You can manage Network Server Monitor either locally on the network from its console, or remotely using the Web monitor which has options for normal Web browsers and mobile phones or handheld devices such as a BlackBerry or a Palm.
Foglight Network Management
The Foglight Network Management System (NMS) consists of a number of modules for servers and applications including Oracle, DB2, Active Directory and Storage Management. Traditionally Foglight has concentrated on application monitoring and management, and its modular design and pricing means you can buy just the modules you need. Alongside the applications management modules there’s Foglight for Virtualization which comes in free, standard and enterprise editions, and provides performance monitoring and capacity management of VMware ESX and Windows Hyper-V environments.
The software automatically discovers virtual switches and network devices and lets you monitor and view reports. You can view network traffic patterns and usage using NetFlow, JFlow and sFlow traffic protocols. You can make use of SNMP traps and receive real-time notifications about potential issues, as well as monitoring all SNMP variables.
The software lets you track the movement of VMs and their configuration changes from one physical server to another so you can see how changes affect system performance and availability. The console lets you view capacity trends, forecasts and alerts. If you need to chargeback infrastructure costs you can allocate them to groups.
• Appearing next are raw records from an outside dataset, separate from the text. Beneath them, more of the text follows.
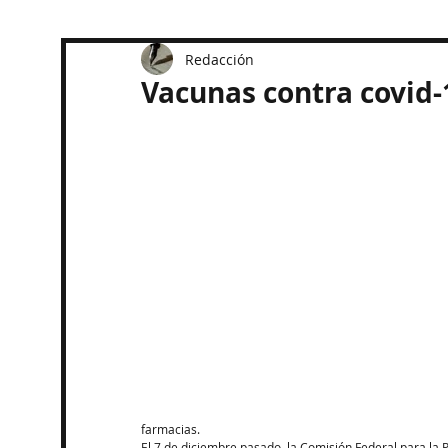
Redacción
Vacunas contra covid-
farmacias.
El 7 de diciembre pasado, la Comisión Federal para la P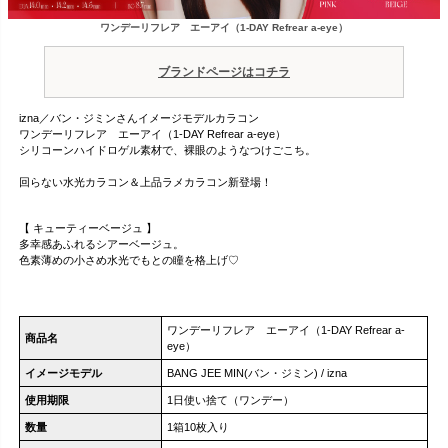
ワンデーリフレア エーアイ（1-DAY Refrear a-eye）
ブランドページはコチラ
izna／バン・ジミンさんイメージモデルカラコン
ワンデーリフレア エーアイ（1-DAY Refrear a-eye）
シリコーンハイドロゲル素材で、裸眼のようなつけごこち。
回らない水光カラコン＆上品ラメカラコン新登場！
【 キューティーベージュ 】
多幸感あふれるシアーベージュ。
色素薄めの小さめ水光でもとの瞳を格上げ♡
ワンデーリフレア エーアイ（1-DAY Refrear a-
商品名
eye）
イメージモデル
BANG JEE MIN(バン・ジミン) / izna
使用期限
1日使い捨て（ワンデー）
数量
1箱10枚入り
If problems occur and you receive an alarm notification, you can launch automated workflows to put things right as quickly as possible. The alarms show recommended actions alongside detailed information so you can work out what’s causing the problem and put it right. It’s also possible to view and analyse running processes so you can work out which processes are having an impact on virtual machine performance or which VMs are not using resources effectively. Scenario modelling is included so you can model both virtual and physical workload placement on the available hosts to test what the effects would be of moving workloads.